Stories from
December, 2009

When he and his brother played doctor, it was tests and equipment and bureaucrats and complications. Always complications.

Once he told a girlfriend that the scars on his neck were from bites. His timing was good, and they snuggled for the rest of the movie.

He hinted to some guys in a locker room that there’d been a climbing accident, but they got technical, and he had to back off.

His mother says only that he had a central line when he was a baby. If he gets home late or coughs a certain way, it cues her watchfulness.

He takes three pills a day and gets a flu shot—not the mist—every year. He phones his mother to tell her he’s well.

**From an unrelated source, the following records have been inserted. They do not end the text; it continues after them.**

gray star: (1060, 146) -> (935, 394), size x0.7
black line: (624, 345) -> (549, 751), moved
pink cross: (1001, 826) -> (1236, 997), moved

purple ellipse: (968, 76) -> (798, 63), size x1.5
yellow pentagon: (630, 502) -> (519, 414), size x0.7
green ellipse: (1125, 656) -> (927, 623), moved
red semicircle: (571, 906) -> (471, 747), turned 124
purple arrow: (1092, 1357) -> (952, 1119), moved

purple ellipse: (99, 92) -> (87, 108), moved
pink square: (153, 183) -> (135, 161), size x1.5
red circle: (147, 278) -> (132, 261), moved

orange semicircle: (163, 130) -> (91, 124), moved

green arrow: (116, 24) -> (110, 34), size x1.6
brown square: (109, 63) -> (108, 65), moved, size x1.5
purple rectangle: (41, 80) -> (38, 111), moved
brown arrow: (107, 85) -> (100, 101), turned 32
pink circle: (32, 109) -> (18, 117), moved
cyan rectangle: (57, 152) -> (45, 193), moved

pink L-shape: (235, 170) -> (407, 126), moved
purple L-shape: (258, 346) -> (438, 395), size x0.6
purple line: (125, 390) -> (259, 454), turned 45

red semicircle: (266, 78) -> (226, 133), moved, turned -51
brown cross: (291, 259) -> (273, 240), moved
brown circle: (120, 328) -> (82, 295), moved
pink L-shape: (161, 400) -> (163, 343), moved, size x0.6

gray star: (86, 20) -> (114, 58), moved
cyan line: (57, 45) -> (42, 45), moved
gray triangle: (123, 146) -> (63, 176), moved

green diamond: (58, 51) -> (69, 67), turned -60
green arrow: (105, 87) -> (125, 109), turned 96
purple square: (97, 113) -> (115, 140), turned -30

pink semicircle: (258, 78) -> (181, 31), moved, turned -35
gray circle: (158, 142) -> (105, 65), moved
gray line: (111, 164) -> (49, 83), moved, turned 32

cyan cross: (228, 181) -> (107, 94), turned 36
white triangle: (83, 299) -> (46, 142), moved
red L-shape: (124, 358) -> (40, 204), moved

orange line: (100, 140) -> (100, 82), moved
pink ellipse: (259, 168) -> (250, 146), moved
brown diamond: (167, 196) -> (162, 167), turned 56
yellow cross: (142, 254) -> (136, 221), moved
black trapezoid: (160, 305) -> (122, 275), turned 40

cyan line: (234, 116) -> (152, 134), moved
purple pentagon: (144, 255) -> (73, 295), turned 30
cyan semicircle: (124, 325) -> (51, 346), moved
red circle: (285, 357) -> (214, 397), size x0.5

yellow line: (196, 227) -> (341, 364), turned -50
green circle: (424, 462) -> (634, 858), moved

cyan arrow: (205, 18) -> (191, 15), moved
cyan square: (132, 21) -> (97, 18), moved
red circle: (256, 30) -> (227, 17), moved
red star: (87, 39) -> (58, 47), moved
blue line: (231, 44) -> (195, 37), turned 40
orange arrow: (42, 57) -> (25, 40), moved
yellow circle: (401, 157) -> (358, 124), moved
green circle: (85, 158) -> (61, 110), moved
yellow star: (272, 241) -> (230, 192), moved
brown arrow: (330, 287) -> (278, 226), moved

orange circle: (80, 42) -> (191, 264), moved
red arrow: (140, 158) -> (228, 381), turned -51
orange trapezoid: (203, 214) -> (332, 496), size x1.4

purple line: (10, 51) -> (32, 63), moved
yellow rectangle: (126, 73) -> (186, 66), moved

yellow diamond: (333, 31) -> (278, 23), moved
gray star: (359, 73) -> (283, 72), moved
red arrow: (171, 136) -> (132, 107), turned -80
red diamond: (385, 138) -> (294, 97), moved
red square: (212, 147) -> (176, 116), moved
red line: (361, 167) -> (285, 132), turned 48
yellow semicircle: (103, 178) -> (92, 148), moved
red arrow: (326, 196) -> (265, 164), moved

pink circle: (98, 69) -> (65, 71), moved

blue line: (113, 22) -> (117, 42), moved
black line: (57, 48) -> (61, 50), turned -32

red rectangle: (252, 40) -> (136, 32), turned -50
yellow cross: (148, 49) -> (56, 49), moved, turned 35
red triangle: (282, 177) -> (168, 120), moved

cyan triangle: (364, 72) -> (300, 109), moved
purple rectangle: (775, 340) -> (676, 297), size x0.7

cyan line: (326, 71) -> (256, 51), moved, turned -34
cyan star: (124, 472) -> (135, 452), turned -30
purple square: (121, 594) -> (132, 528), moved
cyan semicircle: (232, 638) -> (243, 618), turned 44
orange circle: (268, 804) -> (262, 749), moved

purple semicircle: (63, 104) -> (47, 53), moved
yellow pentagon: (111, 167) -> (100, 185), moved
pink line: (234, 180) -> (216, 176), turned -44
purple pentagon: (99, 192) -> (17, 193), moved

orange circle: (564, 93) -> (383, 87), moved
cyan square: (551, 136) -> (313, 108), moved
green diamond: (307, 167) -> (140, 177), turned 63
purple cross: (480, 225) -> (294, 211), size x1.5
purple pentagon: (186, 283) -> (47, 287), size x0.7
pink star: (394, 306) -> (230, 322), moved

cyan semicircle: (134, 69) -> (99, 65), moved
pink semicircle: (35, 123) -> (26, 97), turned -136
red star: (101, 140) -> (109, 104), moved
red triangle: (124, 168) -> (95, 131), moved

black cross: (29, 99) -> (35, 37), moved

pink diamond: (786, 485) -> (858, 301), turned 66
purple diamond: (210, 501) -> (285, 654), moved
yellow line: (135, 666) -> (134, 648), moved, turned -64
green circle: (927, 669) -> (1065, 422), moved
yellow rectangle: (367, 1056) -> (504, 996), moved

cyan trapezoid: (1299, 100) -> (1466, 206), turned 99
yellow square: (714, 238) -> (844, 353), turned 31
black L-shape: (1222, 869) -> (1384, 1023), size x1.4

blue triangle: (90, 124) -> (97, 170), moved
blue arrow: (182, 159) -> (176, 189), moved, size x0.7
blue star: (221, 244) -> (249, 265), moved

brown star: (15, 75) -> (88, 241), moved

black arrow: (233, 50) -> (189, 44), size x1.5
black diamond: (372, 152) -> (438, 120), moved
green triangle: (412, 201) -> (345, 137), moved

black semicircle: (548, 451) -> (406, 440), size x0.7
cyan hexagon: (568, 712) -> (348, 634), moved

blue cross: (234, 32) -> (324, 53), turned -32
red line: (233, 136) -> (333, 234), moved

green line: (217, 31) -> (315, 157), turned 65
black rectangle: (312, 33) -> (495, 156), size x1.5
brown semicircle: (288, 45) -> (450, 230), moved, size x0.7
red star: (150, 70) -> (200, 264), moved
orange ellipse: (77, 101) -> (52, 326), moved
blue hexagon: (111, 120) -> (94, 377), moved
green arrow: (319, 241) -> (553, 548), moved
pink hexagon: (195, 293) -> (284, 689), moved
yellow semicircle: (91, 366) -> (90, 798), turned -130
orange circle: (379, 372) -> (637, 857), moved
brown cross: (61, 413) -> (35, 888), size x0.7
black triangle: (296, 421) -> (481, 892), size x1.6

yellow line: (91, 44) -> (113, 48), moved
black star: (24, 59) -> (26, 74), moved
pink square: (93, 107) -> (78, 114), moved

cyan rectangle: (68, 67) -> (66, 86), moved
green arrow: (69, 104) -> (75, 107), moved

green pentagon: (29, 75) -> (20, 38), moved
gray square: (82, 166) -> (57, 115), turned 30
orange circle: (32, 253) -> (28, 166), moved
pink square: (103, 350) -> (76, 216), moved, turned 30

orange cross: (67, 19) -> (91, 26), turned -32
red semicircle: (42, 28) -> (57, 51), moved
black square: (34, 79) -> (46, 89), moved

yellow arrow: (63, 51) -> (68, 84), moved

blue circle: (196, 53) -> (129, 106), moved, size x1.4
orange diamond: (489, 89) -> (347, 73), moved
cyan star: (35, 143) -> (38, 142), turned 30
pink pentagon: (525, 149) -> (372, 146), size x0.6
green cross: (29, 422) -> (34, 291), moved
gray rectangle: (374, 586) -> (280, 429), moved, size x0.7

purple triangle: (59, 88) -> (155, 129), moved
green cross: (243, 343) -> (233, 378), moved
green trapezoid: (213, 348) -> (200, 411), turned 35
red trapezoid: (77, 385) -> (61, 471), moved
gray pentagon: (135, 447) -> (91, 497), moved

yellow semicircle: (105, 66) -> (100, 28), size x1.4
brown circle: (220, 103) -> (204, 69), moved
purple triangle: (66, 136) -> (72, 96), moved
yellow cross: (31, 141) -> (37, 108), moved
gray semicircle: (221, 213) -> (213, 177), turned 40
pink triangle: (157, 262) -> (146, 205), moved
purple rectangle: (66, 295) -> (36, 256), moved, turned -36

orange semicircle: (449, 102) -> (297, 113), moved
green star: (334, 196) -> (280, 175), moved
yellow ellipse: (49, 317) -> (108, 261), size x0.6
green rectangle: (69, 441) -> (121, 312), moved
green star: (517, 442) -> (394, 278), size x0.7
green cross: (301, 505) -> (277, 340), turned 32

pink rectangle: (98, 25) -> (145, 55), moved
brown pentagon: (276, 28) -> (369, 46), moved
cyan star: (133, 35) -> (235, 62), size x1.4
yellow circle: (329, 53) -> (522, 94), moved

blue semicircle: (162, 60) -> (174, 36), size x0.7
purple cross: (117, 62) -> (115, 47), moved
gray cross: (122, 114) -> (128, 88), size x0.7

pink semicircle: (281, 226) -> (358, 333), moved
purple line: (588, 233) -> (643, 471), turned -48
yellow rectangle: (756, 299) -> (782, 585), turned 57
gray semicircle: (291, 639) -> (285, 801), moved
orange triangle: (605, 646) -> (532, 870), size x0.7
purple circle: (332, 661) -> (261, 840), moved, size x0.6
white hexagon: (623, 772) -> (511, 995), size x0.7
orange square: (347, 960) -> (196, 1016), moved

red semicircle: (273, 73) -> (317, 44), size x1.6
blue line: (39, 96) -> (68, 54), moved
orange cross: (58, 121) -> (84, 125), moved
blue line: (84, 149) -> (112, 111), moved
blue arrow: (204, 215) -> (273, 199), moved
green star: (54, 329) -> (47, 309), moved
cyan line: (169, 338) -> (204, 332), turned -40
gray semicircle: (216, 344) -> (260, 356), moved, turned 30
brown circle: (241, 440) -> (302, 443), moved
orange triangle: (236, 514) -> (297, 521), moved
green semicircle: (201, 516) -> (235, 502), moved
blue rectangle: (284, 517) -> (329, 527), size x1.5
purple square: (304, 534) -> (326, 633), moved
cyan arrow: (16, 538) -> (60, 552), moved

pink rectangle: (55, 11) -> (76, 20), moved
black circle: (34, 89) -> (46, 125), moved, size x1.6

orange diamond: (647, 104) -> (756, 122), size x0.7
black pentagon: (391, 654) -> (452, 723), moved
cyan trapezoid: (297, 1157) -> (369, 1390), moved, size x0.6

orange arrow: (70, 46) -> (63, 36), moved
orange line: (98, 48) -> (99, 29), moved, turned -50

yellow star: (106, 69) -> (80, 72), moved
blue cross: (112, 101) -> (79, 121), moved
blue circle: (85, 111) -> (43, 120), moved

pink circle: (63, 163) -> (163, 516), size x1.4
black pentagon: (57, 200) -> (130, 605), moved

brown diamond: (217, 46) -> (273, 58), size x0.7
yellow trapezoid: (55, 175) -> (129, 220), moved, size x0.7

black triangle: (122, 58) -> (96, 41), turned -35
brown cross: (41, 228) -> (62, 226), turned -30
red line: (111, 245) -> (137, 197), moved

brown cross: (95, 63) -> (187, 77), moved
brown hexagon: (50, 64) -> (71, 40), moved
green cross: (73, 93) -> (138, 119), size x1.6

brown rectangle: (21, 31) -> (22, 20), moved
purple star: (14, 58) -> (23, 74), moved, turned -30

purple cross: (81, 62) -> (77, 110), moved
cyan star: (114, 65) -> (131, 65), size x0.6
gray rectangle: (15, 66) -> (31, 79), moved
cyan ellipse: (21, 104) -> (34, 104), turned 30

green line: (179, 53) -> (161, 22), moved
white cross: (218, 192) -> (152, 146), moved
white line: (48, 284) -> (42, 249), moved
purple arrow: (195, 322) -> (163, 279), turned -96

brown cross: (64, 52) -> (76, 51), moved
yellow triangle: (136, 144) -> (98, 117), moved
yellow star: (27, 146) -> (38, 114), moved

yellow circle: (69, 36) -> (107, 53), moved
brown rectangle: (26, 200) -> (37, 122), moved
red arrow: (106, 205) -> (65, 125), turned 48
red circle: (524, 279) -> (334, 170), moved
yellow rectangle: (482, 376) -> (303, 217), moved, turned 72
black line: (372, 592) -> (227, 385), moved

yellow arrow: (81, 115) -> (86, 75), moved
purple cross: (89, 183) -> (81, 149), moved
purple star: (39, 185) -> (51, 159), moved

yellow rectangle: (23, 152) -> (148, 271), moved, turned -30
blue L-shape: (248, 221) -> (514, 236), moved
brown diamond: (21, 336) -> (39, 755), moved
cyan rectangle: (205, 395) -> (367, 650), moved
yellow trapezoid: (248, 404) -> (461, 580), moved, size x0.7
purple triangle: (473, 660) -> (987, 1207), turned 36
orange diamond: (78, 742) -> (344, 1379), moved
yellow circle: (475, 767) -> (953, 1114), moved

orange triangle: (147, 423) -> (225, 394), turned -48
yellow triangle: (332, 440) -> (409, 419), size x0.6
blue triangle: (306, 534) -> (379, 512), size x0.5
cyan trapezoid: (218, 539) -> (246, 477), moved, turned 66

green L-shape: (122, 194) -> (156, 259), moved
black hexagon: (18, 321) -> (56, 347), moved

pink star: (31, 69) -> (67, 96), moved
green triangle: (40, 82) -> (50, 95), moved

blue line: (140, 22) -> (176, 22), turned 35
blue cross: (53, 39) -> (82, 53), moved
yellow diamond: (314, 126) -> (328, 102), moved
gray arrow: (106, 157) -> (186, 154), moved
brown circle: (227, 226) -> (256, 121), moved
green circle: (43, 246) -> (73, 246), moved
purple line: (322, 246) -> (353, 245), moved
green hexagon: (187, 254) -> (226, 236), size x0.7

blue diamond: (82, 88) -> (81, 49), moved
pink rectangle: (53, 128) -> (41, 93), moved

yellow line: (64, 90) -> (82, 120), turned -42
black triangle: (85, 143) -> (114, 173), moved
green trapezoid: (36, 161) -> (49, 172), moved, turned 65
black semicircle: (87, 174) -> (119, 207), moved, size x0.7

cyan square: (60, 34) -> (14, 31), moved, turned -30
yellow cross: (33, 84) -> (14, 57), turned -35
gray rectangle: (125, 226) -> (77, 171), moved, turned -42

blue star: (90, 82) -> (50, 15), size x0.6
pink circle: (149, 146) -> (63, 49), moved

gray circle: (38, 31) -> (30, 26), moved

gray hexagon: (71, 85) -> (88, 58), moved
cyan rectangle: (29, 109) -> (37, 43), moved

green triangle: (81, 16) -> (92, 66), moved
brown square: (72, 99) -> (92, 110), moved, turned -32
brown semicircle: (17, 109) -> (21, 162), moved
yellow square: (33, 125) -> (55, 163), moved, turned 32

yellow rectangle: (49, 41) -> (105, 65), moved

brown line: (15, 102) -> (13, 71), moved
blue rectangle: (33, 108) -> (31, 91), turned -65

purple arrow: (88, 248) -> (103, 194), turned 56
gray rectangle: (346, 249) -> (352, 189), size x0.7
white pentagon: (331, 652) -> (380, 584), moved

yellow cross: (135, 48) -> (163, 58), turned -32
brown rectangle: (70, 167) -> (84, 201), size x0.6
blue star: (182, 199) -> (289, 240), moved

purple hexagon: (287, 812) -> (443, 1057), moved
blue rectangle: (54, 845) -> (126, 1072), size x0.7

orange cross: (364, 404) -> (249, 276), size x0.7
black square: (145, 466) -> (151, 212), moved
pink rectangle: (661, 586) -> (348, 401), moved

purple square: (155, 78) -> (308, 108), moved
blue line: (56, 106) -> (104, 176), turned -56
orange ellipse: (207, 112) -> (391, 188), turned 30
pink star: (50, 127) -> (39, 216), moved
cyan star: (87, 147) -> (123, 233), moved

He’s lucky, really.

Ann Marie Gamble (@amgamble) likes finding inspiration for poems and thrillers and space operas in her soccer mom life.

She doesn’t talk to people like she should. Right now she’s talking to the sidewalk. Her mother leans out the window just to hear her voice.

She missed the bus again. Didn’t care. She was busy listening to the beating heart under the sidewalk.

He gave her flowers, and she cried. Horrid dead things ripped up by their hair. He returned with a paper heart. She taped it to her ceiling.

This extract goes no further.